OCR-D / ocrd_calamari

Recognize text using Calamari OCR and the OCR-D framework
Apache License 2.0
13 stars 6 forks source link

Handle empty images gracefully #48

Closed kba closed 3 years ago

kba commented 3 years ago

OK, I've installed OCR-d for the first time, it worked in most parts out of the box and I was able to reproduce the problem. Your errors seem to be caused by OCR-d processors, not by calamari. Somehow the line segmentation produces empty lines or lines that are outside of text regions. When the empty images are converted to numpy (by ocrd_calamari, not by calamari), numpy throws an uncaught exception. You could fix it by inserting before line 77 in ocrd_calamari/recognize.py something like line_image = line_image if all(line_image.size) else [[0]], but that's only a temporary hack to avoid the error. I'm also not sure if their workspace.image_from_segment or even the line segmentation processor is supposed to produce empty lines at all, so maybe the real problem is somewhere deeper in the guts of the OCR-d machinery.

Originally posted by @andbue in https://github.com/Calamari-OCR/calamari/issues/193#issuecomment-746979800

mikegerber commented 3 years ago

Workflow by @jbarth-ubhd that should produce the problem:

image: https://digi.ub.uni-heidelberg.de/diglitData/v/ocrd/hdz1886a_-_248_4.tif

workflow:

ocrd-sbb-binarize -I OCR-D-IMG -O OCR-D-001 -P model $HOME/ocrd_models/sbb/binarization/models ocrd-cis-ocropy-deskew -I OCR-D-001 -O OCR-D-002 ocrd-sbb-textline-detector -I OCR-D-002 -O OCR-D-003 -P model $HOME/ocrd_models/sbb/textline ocrd-calamari-recognize -I OCR-D-003 -O OCR-D-OCR -P checkpoint "$HOME/ocrd_models/calamari/calamari_models/gt4histocr/*.ckpt.json"

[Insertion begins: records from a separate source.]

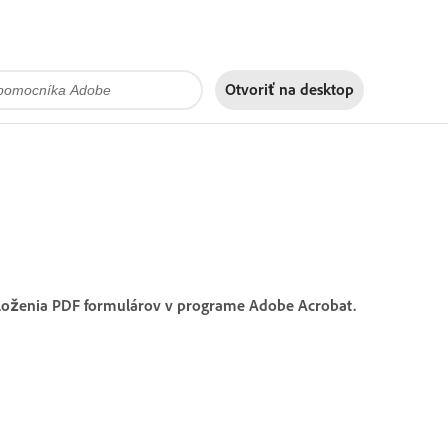
Otvoriť na
desktop
zloženia PDF formulárov v programe Adobe Acrobat.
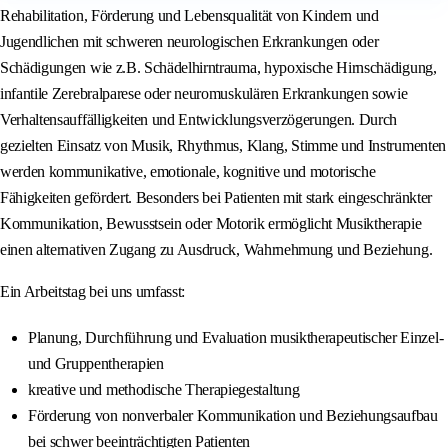
Rehabilitation, Förderung und Lebensqualität von Kindern und
Jugendlichen mit schweren neurologischen Erkrankungen oder
Schädigungen wie z.B. Schädelhirntrauma, hypoxische Hirnschädigung,
infantile Zerebralparese oder neuromuskulären Erkrankungen sowie
Verhaltensauffälligkeiten und Entwicklungsverzögerungen. Durch
gezielten Einsatz von Musik, Rhythmus, Klang, Stimme und Instrumenten
werden kommunikative, emotionale, kognitive und motorische
Fähigkeiten gefördert. Besonders bei Patienten mit stark eingeschränkter
Kommunikation, Bewusstsein oder Motorik ermöglicht Musiktherapie
einen alternativen Zugang zu Ausdruck, Wahrnehmung und Beziehung.
Ein Arbeitstag bei uns umfasst:
Planung, Durchführung und Evaluation musiktherapeutischer Einzel-
und Gruppentherapien
kreative und methodische Therapiegestaltung
Förderung von nonverbaler Kommunikation und Beziehungsaufbau
bei schwer beeinträchtigten Patienten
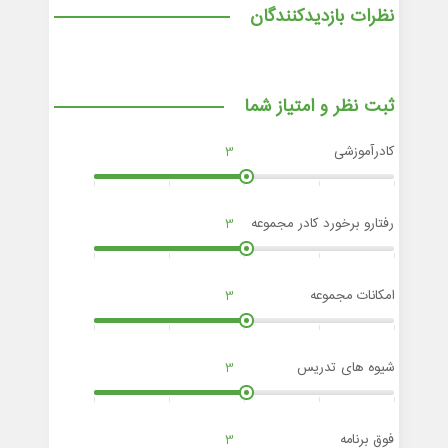
نظرات بازدیدکنندگان
ثبت نظر و امتیاز شما
کادرآموزشی
3
رفتارو برخورد کادر مجموعه
3
امکانات مجموعه
3
شیوه های تدریس
3
فوق برنامه
3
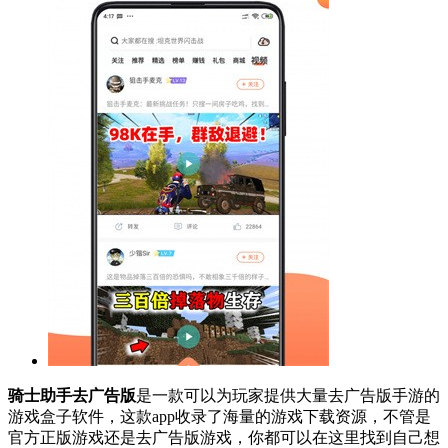
骑士助手去广告版
是一款可以为玩家提供大量去广告版手游的
游戏盒子软件，这款app收录了海量的游戏下载资源，不管是
官方正版游戏还是去广告版游戏，你都可以在这里找到自己想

https://github.com/Calamari-OCR/calamari/issues/193#issuecomment-746798065

mikegerber commented 3 years ago

To reproduce, use this workspace: https://qurator-data.de/~mike.gerber/2021-01%20ocrd_calamari-issue-48/workspace.zip (created with the image and the commands above) and

ocrd-calamari-recognize -I OCR-D-003 -O OCR-D-OCR -P checkpoint ".../path/to/gt4histocr/*.ckpt.json"
mikegerber commented 3 years ago

Alright, bug is fixed by #49, merged.